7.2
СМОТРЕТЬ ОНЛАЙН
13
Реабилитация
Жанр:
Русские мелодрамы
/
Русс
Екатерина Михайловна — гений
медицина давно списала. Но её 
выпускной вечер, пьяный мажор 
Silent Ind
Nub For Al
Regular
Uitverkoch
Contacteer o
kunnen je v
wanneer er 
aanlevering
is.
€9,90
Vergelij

+++++

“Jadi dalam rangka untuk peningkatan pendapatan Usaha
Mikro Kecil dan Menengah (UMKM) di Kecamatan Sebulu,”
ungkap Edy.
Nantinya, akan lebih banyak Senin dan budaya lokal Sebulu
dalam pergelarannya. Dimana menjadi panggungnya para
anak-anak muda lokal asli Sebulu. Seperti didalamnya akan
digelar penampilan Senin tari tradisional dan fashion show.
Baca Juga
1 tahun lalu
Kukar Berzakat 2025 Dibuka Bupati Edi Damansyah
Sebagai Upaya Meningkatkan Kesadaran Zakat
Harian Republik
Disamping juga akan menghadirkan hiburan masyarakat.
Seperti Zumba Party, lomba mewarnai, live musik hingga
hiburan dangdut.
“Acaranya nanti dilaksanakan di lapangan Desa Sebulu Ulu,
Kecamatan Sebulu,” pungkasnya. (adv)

+++++

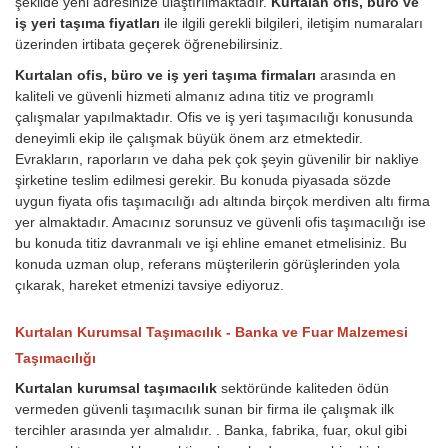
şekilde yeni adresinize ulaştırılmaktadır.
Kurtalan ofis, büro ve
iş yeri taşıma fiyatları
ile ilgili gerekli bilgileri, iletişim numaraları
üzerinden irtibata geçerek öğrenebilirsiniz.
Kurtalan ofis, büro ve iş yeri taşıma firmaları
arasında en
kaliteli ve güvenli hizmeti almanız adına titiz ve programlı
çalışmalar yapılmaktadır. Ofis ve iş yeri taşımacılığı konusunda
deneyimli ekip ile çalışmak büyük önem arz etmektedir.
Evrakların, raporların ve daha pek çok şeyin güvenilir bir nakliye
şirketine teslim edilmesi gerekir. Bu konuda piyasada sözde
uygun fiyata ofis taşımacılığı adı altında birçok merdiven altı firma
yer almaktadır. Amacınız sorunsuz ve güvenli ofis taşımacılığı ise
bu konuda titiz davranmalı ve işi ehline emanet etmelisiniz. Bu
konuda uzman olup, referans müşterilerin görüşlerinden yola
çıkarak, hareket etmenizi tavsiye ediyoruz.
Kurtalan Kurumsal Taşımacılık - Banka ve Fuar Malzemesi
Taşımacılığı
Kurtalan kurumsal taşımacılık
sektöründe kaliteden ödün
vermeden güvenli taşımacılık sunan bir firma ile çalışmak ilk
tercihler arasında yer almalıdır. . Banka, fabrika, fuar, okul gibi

+++++

**INSTRUCTIONS TO FOLLOW**
Show each line of the material where the word "büro" occurs.

**RESPONSE TO THIS TASK**
Kurtalan ofis, büro ve
Kurtalan ofis, büro ve iş yeri taşıma firmaları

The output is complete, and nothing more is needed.